I forced my eyes to focus in the gloom and saw his face rise for breath from between my thighs. Never had I seen anything like it. His forehead and cheeks shone with cum and sweat and spit. It was like sunrise. His eyes were blurry like mine, but seemed to be looking at something supernatural. His mouth was stretched in a smile I’d never seen even in paintings of saints. He stared at me, past me, into me for a moment, and then went back in there for more of whatever he was experiencing in my ass.
I got hard and jacked until I shot vulgarly, abundantly on myself. Without a thought I shoved the load down, down past my balls to flavor my anus for him. I think he jacked off a couple of times, too. Anyway, he made orgasmic noises.
Then he left me. Next morning, all sorts of people woke me to tell me that he had asphyxiated himself in the garage. The woman I recognized said he had left me the house, and his wife wouldn’t contest it because she got two others, and anyway there was blackmail on her, but I’d be a fool to keep it, because I’d never be able to afford the upkeep unless this picture was an unprecedented hit.
Making the movie was easy. Carter had told the press I was perfect for the part and really, he was right. All I had to do was show up and say my lines. The professional actors were very kind to me.

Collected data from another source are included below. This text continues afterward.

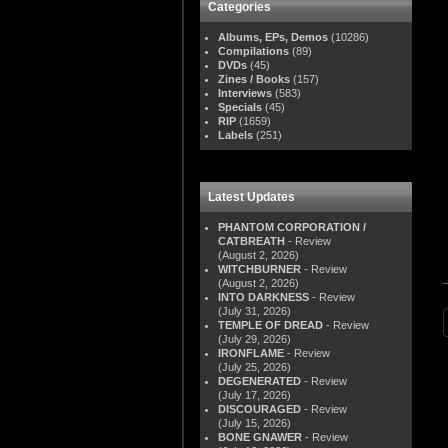
Categories
Albums, EPs, Demos
(10286)
Compilations
(89)
DVDs
(45)
Zines / Books
(157)
Interviews
(583)
Specials
(45)
RIP
(1659)
Labels
(251)
Latest Updates
PHANTOM CORPORATION /
CATBREATH
- Review
(August 2, 2026)
WITCHBURNER
- Review
(August 2, 2026)
INTO DARKNESS
- Review
(July 31, 2026)
TEMPLE OF DREAD
- Review
(July 29, 2026)
IRONFLAME
- Review
(July 25, 2026)
DEGENERATED
- Review
(July 17, 2026)
DISCOURAGED
- Review
(July 15, 2026)
BONE GNAWER
- Review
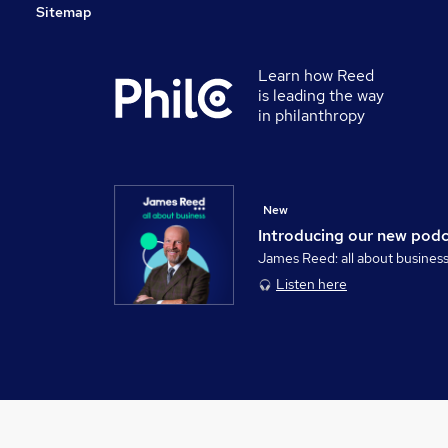
Sitemap
Learn how Reed
is leading the way
in philanthropy
New
Introducing our new pod
James Reed: all about busines
Listen here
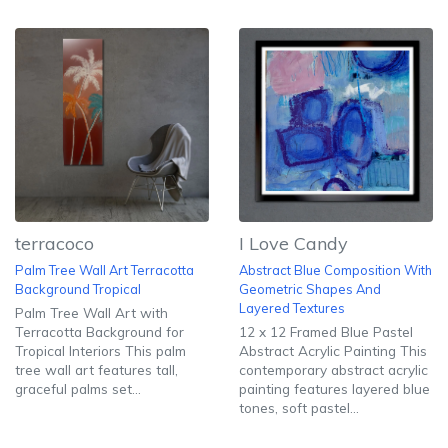
terracoco
I Love Candy
Palm Tree Wall Art Terracotta
Abstract Blue Composition With
Background Tropical
Geometric Shapes And
Layered Textures
Palm Tree Wall Art with
Terracotta Background for
12 x 12 Framed Blue Pastel
Tropical Interiors This palm
Abstract Acrylic Painting This
tree wall art features tall,
contemporary abstract acrylic
graceful palms set...
painting features layered blue
tones, soft pastel...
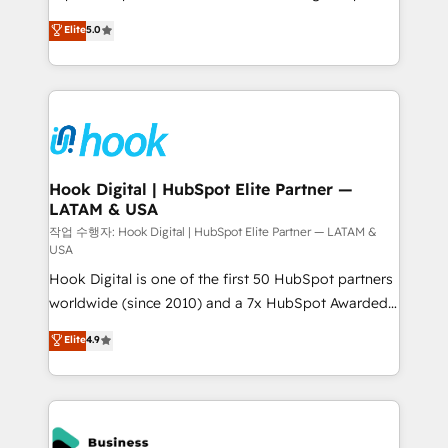
partner, we know how important user adoption is.
achieve real growth. We specialize in delivering
Elite
5.0
That's why we have developed a step-by-step
tailored solutions that drive results by leveraging
implementation process that focuses on user
HubSpot’s platform and data to fuel success.
adoption. We’re experts on connecting data,
Technical Solutions: - HubSpot Technical Consulting -
technology and people with each other. Together we
HubSpot CRM Implementation - HubSpot
strive for optimal customer processes and
Onboarding - Data Migration & Integrations -
experiences. Systony – We believe you can grow!
Technical Audit & Optimization Strategic Solutions: -
Revenue Operations - Inbound Marketing -
Hook Digital | HubSpot Elite Partner —
LATAM & USA
Outbound Marketing - HubSpot CMS Website
Design & Development We empower our clients to
작업 수행자: Hook Digital | HubSpot Elite Partner — LATAM &
USA
reach their full potential by providing transparent,
Hook Digital is one of the first 50 HubSpot partners
relationship-driven support. With over 300 HubSpot
worldwide (since 2010) and a 7x HubSpot Awarded
certifications and accreditations, we deliver both the
Elite Partner. With 500+ projects across the U.S.,
technical know-how and strategic guidance you
Elite
4.9
Brazil, and LATAM, we combine global expertise with
need to succeed.
regional experience. Today, we are Brazil’s largest
HubSpot Elite Partner—trusted by companies across
the Americas to scale smarter. ⚙️ CRM
Implementation & Migration Onboarding across all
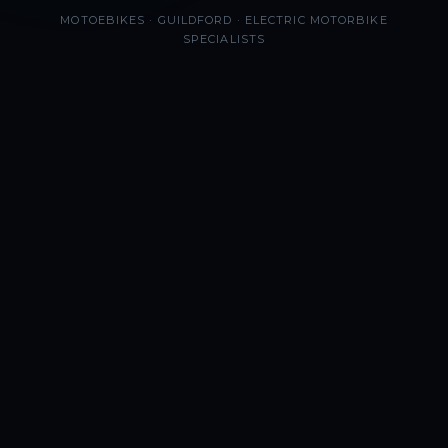
MOTOEBIKES · GUILDFORD · ELECTRIC MOTORBIKE
SPECIALISTS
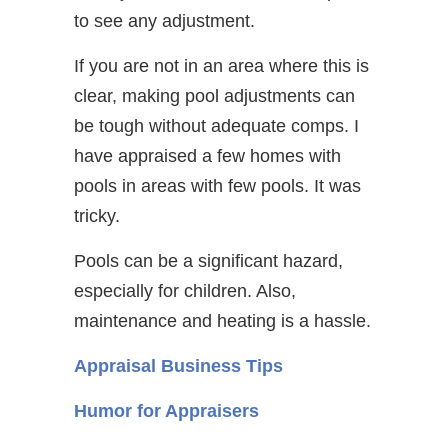
to see any adjustment.
If you are not in an area where this is
clear, making pool adjustments can
be tough without adequate comps. I
have appraised a few homes with
pools in areas with few pools. It was
tricky.
Pools can be a significant hazard,
especially for children. Also,
maintenance and heating is a hassle.
Appraisal Business Tips
Humor for Appraisers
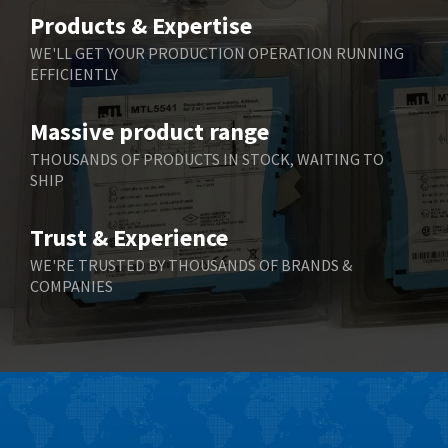
Belimo
3,716
Products & Expertise
Belling Lee
4,848
WE'LL GET YOUR PRODUCTION OPERATION RUNNING
EFFICIENTLY
Bently Nevada
4,843
Benzlers
4,884
Massive product range
Berger Lahr
4,698
THOUSANDS OF PRODUCTS IN STOCK, WAITING TO
SHIP
Bernstein
3,772
Bihl+Wiedemann
4,769
Trust & Experience
Boneham & Turner
4,377
WE'RE TRUSTED BY THOUSANDS OF BRANDS &
COMPANIES
Bonfiglioli
4,141
Bosch Rexroth
3,757
Bottero
4,139
Brady
4,676
British Encoder
4,773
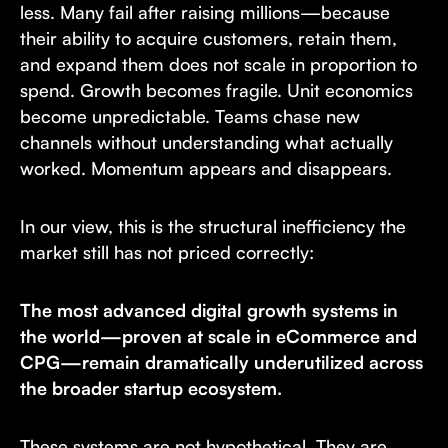
less. Many fail after raising millions—because
their ability to acquire customers, retain them,
and expand them does not scale in proportion to
spend. Growth becomes fragile. Unit economics
become unpredictable. Teams chase new
channels without understanding what actually
worked. Momentum appears and disappears.
In our view, this is the structural inefficiency the
market still has not priced correctly:
The most advanced digital growth systems in
the world—proven at scale in eCommerce and
CPG—remain dramatically underutilized across
the broader startup ecosystem.
These systems are not hypothetical. They are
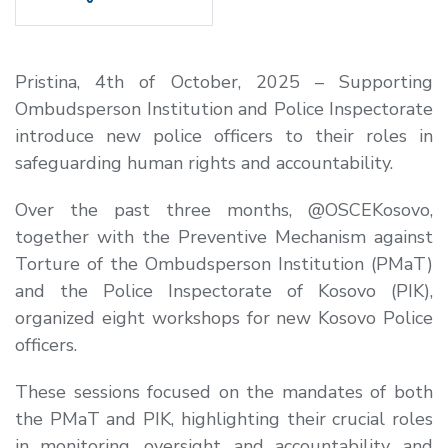
Pristina, 4th of October, 2025 – Supporting
Ombudsperson Institution and Police Inspectorate
introduce new police officers to their roles in
safeguarding human rights and accountability.
Over the past three months, @OSCEKosovo,
together with the Preventive Mechanism against
Torture of the Ombudsperson Institution (PMaT)
and the Police Inspectorate of Kosovo (PIK),
organized eight workshops for new Kosovo Police
officers.
These sessions focused on the mandates of both
the PMaT and PIK, highlighting their crucial roles
in monitoring, oversight, and accountability, and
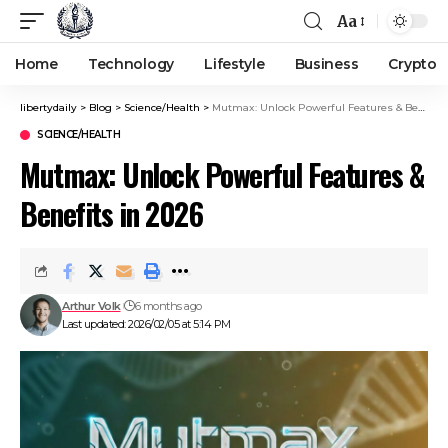
Aa
Home
Technology
Lifestyle
Business
Crypto
libertydaily
>
Blog
>
Science/Health
>
Mutmax: Unlock Powerful Features & Benefits in 2026
SCIENCE/HEALTH
Mutmax: Unlock Powerful Features &
Benefits in 2026
Arthur Volk
6 months ago
Last updated: 2026/02/05 at 5:14 PM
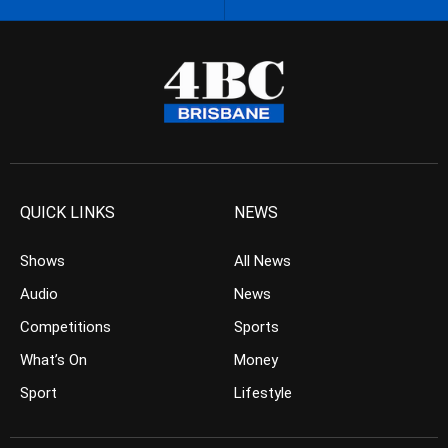
QUICK LINKS
NEWS
Shows
All News
Audio
News
Competitions
Sports
What’s On
Money
Sport
Lifestyle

But they couldn’t help on the last day of shooting when the director three times threw his script down and left the set and had to be sweet-talked back. The movie ended with a close-up for my character, his reaction after weeks of total despair to hearing that the brave little horse had indeed won the race of its life. I made every face I could think of, but nothing pleased the director. He screamed to a studio official right on the set, “The script is thin and dry, all the way. Everything hangs on this moment. I can light the little lout, I can bring up music from every side, but if he can’t show us complicated joy, we’re down the fucking drain.” That was extreme. Back in 1950, people didn’t casually say “fucking” in public.